Among the putative mechanisms involved in Down syndrome (DS) neurodegeneration, the reduction of cerebral glucose metabolism could be highly relevant by impacting the hexosamine biosynthetic pathway (HBP).
As reported in Alzheimer disease (AD), defective HBP leads to flawed protein O-GlcNAcylation coupled by a mutual increase of protein phosphorylation on Ser/Thr residues. This mutual relationship, gives to reduced O-GlcNAc the burden to affect several pathways crucial in the neurodegenerative process.Defects in glycosylation of APP and Tau have been extensively discuss in AD.
Our work aimed to unravel, for the first time, the role of reduced glucose metabolism and of aberrant protein O-GlcNAcylation in DS neuropathology.
We will investigate global O-GlcNAc/Ser/Thr phosphorylation ratio on the hippocampus of Ts2Cje (Ts2), mouse model of DS, at different ages. In parallel, we will analyse the relationship between altered O-GlcNAc levels, the activity of OGT and OGA enzymes (involved in O-GlcNAcylation cycling) and the O GlcNAcylation/phosphorylation ratio of APP and tau AD-related toxic products. At the end a glyco- proteomics approach, we will help to identify aberrantly O-glycosylated proteins to investigate novel molecular mechanism which may contribute to neurodegeneration in DS neuropathology.
AD is the most common cause of dementia in the world and despite years of intense investigation, the field lacks consensus regarding the etiology and pathogenesis of sporadic AD, and therefore we still do not know the best strategies for treating and preventing this debilitating and costly disease. Moreover, AD is now recognized to be heterogeneous in nature, and not solely the end-product of aberrantly processed, misfolded, and aggregated oligomeric amyloid-beta peptides and hyperphosphorylated tau. Others factors, including impairment in energy metabolism, increased oxidative stress, inflammation, glucose hypometabolism, insulin and IGF resistance, and insulin/IGF deficiency in the brain should be incorporated into all equations used to develop diagnostic and therapeutic approaches to AD. Recently, evidences of a tight correlation between neurodegenerative and metabolic diseases has emerged. Intriguingly, the majority of DS individuals will develop AD by the age of 50ys, therefore DS may be considered a human prodromal AD model to study the molecular mechanisms involved in the progression to AD. Thus, in the last decade, growing studies have been focused to unravel both common and divergent pathways linking DS to AD neurodegeneration. Cognitive declines, including AD-like dementia in DS population, have a big impact on both cost of healthcare and the quality of life. Recently, the evidence of a strong contribute of brain dys-metabolism has emerged in the development of neurodegenerative diseases.

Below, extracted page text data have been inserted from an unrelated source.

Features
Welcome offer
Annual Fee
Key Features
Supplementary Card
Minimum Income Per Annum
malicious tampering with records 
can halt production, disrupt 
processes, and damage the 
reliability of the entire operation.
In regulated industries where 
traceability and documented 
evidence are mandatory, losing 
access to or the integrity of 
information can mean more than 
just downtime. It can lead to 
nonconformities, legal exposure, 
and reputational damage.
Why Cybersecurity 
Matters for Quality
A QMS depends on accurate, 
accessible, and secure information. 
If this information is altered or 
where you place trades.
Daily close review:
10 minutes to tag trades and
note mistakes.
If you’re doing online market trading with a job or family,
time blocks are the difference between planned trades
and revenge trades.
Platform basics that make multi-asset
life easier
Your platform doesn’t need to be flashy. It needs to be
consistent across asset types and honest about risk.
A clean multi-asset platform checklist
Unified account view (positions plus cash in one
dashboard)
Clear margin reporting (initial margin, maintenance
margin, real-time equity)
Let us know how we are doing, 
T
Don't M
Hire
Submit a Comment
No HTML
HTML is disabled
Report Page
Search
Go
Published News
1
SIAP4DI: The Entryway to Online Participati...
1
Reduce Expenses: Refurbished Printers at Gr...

With this proposal and trough, the completion of the four aims we would be able to identify a novel mechanism, which links brain glucose hypometabolism and AD-like cognitive decline in DS neuropathology. Indeed, the novel hypothesis underlying this project is that reduced glucose uptake in the brain could lead, through altered protein O-GlcNAcylation to age-related cognitive decline. Brain dys-metabolism can be considered a strong risk factor for the cognitive deterioration and, in particular, it may represent a novel target to slow or delay the age- and diet- related cognitive decline. Deepening the knowledge of such pathogenic mechanisms could allow to identify novel druggable targets.

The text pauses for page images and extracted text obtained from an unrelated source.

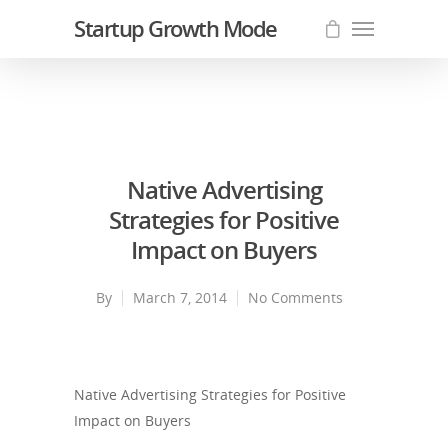
Startup Growth Mode
Native Advertising
Strategies for Positive
Impact on Buyers
By
March 7, 2014
No Comments
Native Advertising Strategies for Positive
Impact on Buyers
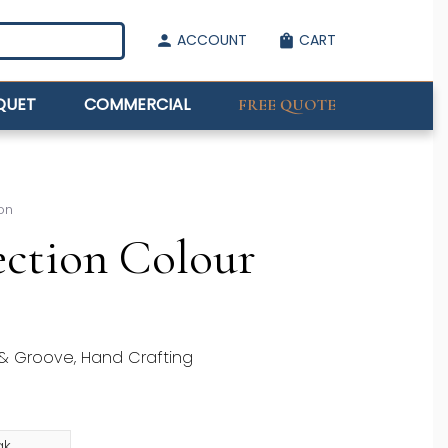
ACCOUNT
CART
person
shopping_bag
QUET
COMMERCIAL
FREE QUOTE
on
ction Colour
 & Groove, Hand Crafting
ak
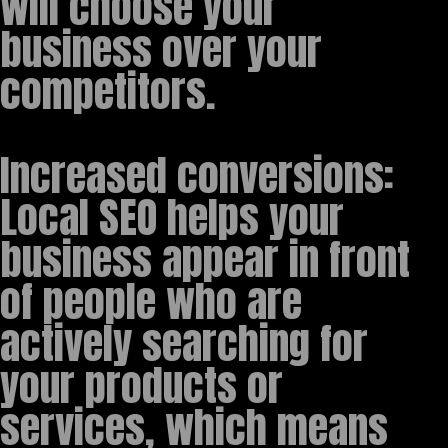
will choose your
business over your
competitors.
Increased conversions:
Local SEO helps your
business appear in front
of people who are
actively searching for
your products or
services, which means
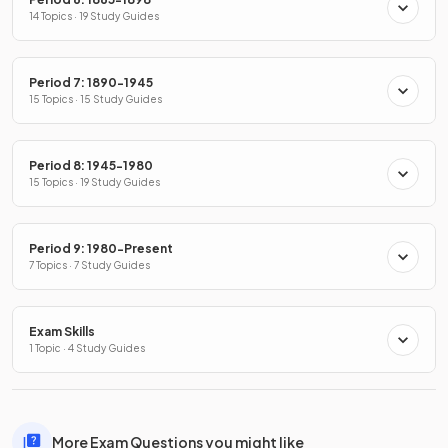
14 Topics · 19 Study Guides
Period 7: 1890-1945
15 Topics · 15 Study Guides
Period 8: 1945-1980
15 Topics · 19 Study Guides
Period 9: 1980-Present
7 Topics · 7 Study Guides
Exam Skills
1 Topic · 4 Study Guides
More Exam Questions you might like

The characterization of the exact pathogenic pathways involved in the development of these conditions might help to understand how specific nutrients and dietary patterns impact on functional decline of specific organs, and it could pave the way to developing relatively simple nutritional strategies (or drug therapies) to counteract or delay the onset of metabolic and functional alterations characteristic of ageing.